PEMBAHASAN
Sengketa selalu timbul kapan saja dan dimana saja pada saat dua buah
kepentingan tidak dapat diakomodasi secara bersama-sama dan sudah pasti tidak
akan mungkin menghasilkan keputusan kemenangan di kedua belah pihak. Salah
satu pihak harus menurunkan tuntutannya agar didapat suatu keseimbangan di
antara kedua kepentingan dari pihak yang bersengketa
Kita tentunya masih ingat dengan kasus malpraktek yang menimpa Prita Mulyasari
yang bersengketa dengan Rumah Sakit Omni Internasional Serpong-Tangerang,
dimana Mahkamah Agung mengabulkan kasasi Jaksa Penuntut Umum Pengadilan
Negeri Tangerang terhadap keputusan tuntutan pencemaran nama baik RS Omni
Internasional. Pada tingkat Pengadilan Negeri Tangerang tuntutan pidana terhadap
Prita Mulyasari dinyatakan bebas murni, sementara itu gugatan perdata terhadap
Prita Mulyasari tidak dikabulkan.
Pada kenyataannya, dalam penanganan pasien, sering terjadi beda sudut pandang
antara tenaga kesehatan dan pasien. Perbedaan sudut pandang ini dapat berlanjut
menjadi sengketa antara tenaga kesehatan dan pasien dengan gugatan atau
tuntutan bahwa tenaga kesehatan telah melakukan kelalaian medik. Dengan kata
lain bahwa sengketa dalam pelayanan kesehatan terjadi karena adanya perasaan
tidak puas dari salah satu pihak karena adanya pihak lain yang tidak memenuhi
prestasi yang telah diperjanjikan (wanprestasi). Rasa tidak puas pasien terhadap
pelayanan rumah sakit dapat menimbulkan keluhan ataupun protes yang apabila
tidak tertangani dengan secara bijak oleh pihak rumah sakit sehingga dapat
menimbulkan konflik yang berujung pada sengketa.

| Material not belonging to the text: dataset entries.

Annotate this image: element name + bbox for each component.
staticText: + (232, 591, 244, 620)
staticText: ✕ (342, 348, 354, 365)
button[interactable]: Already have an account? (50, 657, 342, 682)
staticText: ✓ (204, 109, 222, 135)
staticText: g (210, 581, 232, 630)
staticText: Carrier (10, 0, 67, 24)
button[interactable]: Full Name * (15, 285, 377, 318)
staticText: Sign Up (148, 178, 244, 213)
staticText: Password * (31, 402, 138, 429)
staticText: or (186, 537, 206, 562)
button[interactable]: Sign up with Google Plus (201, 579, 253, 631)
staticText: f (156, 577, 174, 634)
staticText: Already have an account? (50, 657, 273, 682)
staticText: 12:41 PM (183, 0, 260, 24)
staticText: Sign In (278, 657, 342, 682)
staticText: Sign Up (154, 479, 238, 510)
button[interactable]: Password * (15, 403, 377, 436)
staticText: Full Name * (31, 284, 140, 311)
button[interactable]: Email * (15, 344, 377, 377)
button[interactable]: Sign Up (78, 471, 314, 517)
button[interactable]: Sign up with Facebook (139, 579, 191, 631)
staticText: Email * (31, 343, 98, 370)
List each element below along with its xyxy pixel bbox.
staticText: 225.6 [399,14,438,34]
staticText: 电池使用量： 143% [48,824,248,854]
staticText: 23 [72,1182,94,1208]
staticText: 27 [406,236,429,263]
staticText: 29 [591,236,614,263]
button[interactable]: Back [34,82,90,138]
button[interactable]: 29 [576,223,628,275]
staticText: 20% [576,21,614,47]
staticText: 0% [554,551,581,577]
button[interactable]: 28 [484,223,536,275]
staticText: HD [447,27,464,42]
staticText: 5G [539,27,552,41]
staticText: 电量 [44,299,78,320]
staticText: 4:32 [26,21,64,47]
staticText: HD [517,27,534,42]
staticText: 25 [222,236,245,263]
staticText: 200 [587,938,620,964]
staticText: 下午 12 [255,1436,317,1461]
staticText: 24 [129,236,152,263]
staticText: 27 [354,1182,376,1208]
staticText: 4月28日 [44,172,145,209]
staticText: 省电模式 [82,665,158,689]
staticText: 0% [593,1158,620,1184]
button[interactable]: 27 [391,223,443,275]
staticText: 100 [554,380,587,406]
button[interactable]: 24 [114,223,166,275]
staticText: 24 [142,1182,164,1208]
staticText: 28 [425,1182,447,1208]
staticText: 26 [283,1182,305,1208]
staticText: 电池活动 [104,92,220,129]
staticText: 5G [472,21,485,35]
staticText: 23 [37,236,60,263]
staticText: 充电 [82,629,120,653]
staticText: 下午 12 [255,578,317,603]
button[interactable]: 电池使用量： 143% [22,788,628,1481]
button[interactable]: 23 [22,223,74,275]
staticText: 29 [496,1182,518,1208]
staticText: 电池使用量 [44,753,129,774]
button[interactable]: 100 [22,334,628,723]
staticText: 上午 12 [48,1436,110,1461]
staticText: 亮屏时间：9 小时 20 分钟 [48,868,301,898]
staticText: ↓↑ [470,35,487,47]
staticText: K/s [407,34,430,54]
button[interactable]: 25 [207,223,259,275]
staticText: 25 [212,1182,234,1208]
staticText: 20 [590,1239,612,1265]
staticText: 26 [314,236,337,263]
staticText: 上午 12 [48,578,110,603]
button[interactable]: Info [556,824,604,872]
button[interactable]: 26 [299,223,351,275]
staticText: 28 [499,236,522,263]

Seperti dijelaskan dalam tinjauan malpraktik medik dan kelalaian medik sebelumnya,
perkara dugaan kelalaian medik di negara common law memakai pendekatan tort,
dimana secara hukum lebih banyak menggunakan pendekatan hukum perdata. Hal
ini berbeda dengan sistem hukum di Indonesia yang menempatkan perkara dugaan
kelalaian medik sebagai pelanggaran etika profesi, disiplin profesi ataupun hukum
pada umumnya baik perdata maupun pidana, sebagaimana Agus Purwadianto
mengatakan bahwa “resiko pengobatan yang tidak diinginkan dalam proses
pengobatan dapat terjadi karena empat hal, yaitu: tenaga kesehatan yang
mengobati melakukan praktik di bawah standar profesi, melanggar etik, melanggar
disiplin, dan melanggar hukum”.
Tidak mudah menilai tindakan medis yang dilakukan oleh seorang tenaga kesehatan
benar atau salah, sebab sengketa yang terjadi antara tenaga kesehatan dan pasien
merupakan permasalahan yang timbul akibat adanya hubungan dalam rangka
melakukan upaya penyembuhan dimana diakibatkan adanya ketidakpuasan pasien
yang umumnya disebabkan oleh karena dugaan kesalahan atau kelalaian dalam
melaksanakan kewajiban profesi, hal ini terjadi karena kurangnya informasi yang
seharusnya menjadi hak dan kewajiban keduanya.
Melihat kondisi yang terjadi akibat sengketa dalam pelayanan kesehatan, maka
peluang alternatif untuk penyelesaian sengketa sangat diperlukan suatu
penyelesaian masalah yang terukur dan memiliki kredibilitas yang mampu
mengakomodasi sengketa dalam pelayanan kesehatan dengan tetap
mengutamakan kesepakatan atau mufakat yang menguntungkan kedua belah pihak.
Dalam pasal 58 Undang Undang No. 48 Tahun 2009 Tentang Kekuasaan
Kehakiman disebutkan bahwa upaya penyelesaian sengketa perdata dapat
dilakukan di luar pengadilan negara melalui arbitrase atau alternatif penyelesaian
sengketa. Alternative Dispute Solution (ADS) atau di Indonesia dikenal dengan
istilah Alternatif Penyelesaian Sengketa (APS) adalah salah satu solusi dalam
menyelesaikan permasalahan hukum dalam pelayanan kesehatan dengan
mengesampingkan penyelesaian secara litigasi di Pengadilan Negeri.